Mais qui est athée, qui est communiste, Monsieur Baldé ?

Par Me Wagane FAYE Député à l’Assemblée nationale

Décidément, par les temps qui courent, tout est de plus en plus sens dessus dessous dans notre pays. Cela est d’autant plus incompréhensible que l’invite à entretenir un climat politique apaisé, à même de laisser intact le tissu social de notre pays, fuse de tous côtés.

«L’OCI, ce n’est pas pour les athées ou les communistes qui veulent se reconvertir». A l’évidence, une telle sortie ne participe pas de la création des conditions d’un climat politique apaisé. Inadmissible est cette réaction du secrétaire général de la présidence de la République, Abdoulaye Baldé, à l’opinion exprimée par le Professeur Abdoulaye Bathily, sur l’organisation de la conférence islamique, dont la date de la tenue à Dakar vient d’être reportée, pour la seconde fois.

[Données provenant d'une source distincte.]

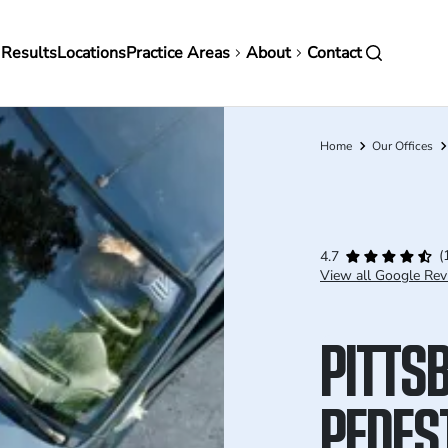
in
 Results
Locations
Practice Areas
About
Contact
vigation
Home
Our Offices
Breadcrumb
(
4.7
View all Google Rev
PITTS
PEDES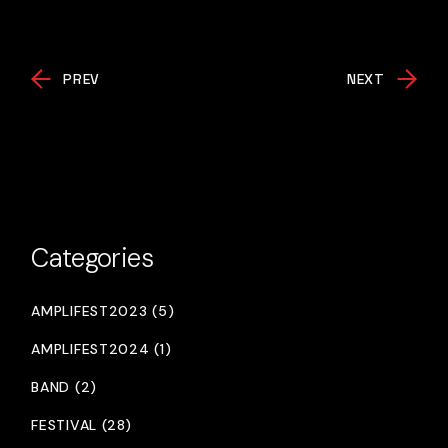
PREV
NEXT
Categories
AMPLIFEST2023 (5)
AMPLIFEST2024 (1)
BAND (2)
FESTIVAL (28)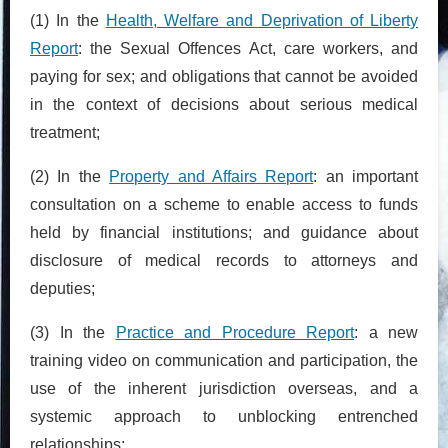
(1) In the
Health, Welfare and Deprivation of Liberty
Report
: the Sexual Offences Act, care workers, and
paying for sex; and obligations that cannot be avoided
in the context of decisions about serious medical
treatment;
(2) In the
Property and Affairs Report
: an important
consultation on a scheme to enable access to funds
held by financial institutions; and guidance about
disclosure of medical records to attorneys and
deputies;
(3) In the
Practice and Procedure Report
: a new
training video on communication and participation, the
use of the inherent jurisdiction overseas, and a
systemic approach to unblocking entrenched
relationships;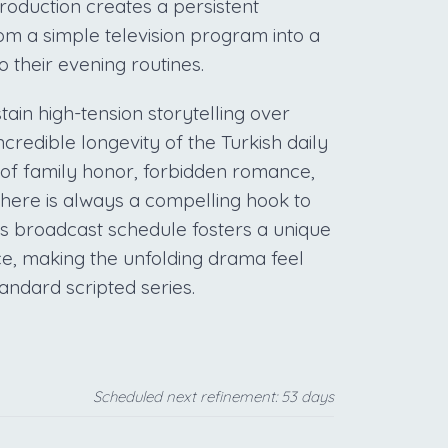
oduction creates a persistent
from a simple television program into a
o their evening routines.
stain high-tension storytelling over
ncredible longevity of the Turkish daily
of family honor, forbidden romance,
 there is always a compelling hook to
ss broadcast schedule fosters a unique
e, making the unfolding drama feel
tandard scripted series.
Scheduled next refinement: 53 days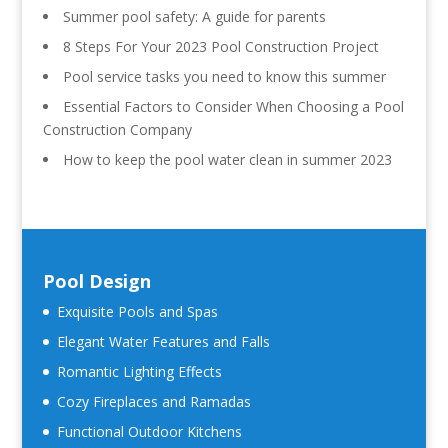
Summer pool safety: A guide for parents
8 Steps For Your 2023 Pool Construction Project
Pool service tasks you need to know this summer
Essential Factors to Consider When Choosing a Pool
Construction Company
How to keep the pool water clean in summer 2023
Pool Design
Exquisite Pools and Spas
Elegant Water Features and Falls
Romantic Lighting Effects
Cozy Fireplaces and Ramadas
Functional Outdoor Kitchens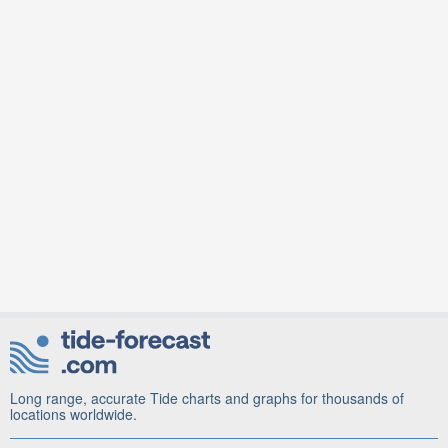
Long range, accurate Tide charts and graphs for thousands of
locations worldwide.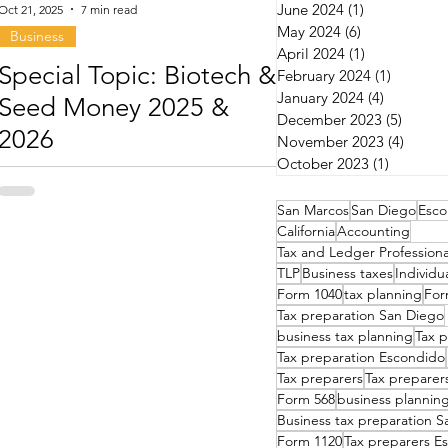
June 2024
(1)
1 post
Oct 21, 2025
7 min read
May 2024
(6)
6 posts
Business
April 2024
(1)
1 post
Special Topic: Biotech &
February 2024
(1)
1 post
January 2024
(4)
4 posts
Seed Money 2025 &
December 2023
(5)
5 post
2026
November 2023
(4)
4 post
October 2023
(1)
1 post
San Marcos
San Diego
Esco
California
Accounting
Tax and Ledger Professiona
TLP
Business taxes
Individu
Form 1040
tax planning
For
Tax preparation San Diego
business tax planning
Tax p
Tax preparation Escondido
Tax preparers
Tax preparer
Form 568
business plannin
Business tax preparation 
Form 1120
Tax preparers E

Qui est athée, qui est communiste ? Et dire que c’est quelqu’un présenté comme étant «responsable, fiable et réservé», qui fait de telles attaques personnelles qui n’intéressent pas nos compatriotes, qui ne reposent sur rien, mais qui sont de nature à aviver inutilement la tension.

Rappelons que le Professeur Bathily n’avait que le tort de relever qu’il est anormal que, dans notre pays, le président Wade ne trouve ni dans son propre parti, ni dans la société civile, ni dans les familles religieuses islamiques, ni chez les diplomates sénégalais, quelqu’un à la compétence avérée, compétent et digne de confiance, autre que son propre fils, pour mériter d’occuper le poste de président de l’ANOCI.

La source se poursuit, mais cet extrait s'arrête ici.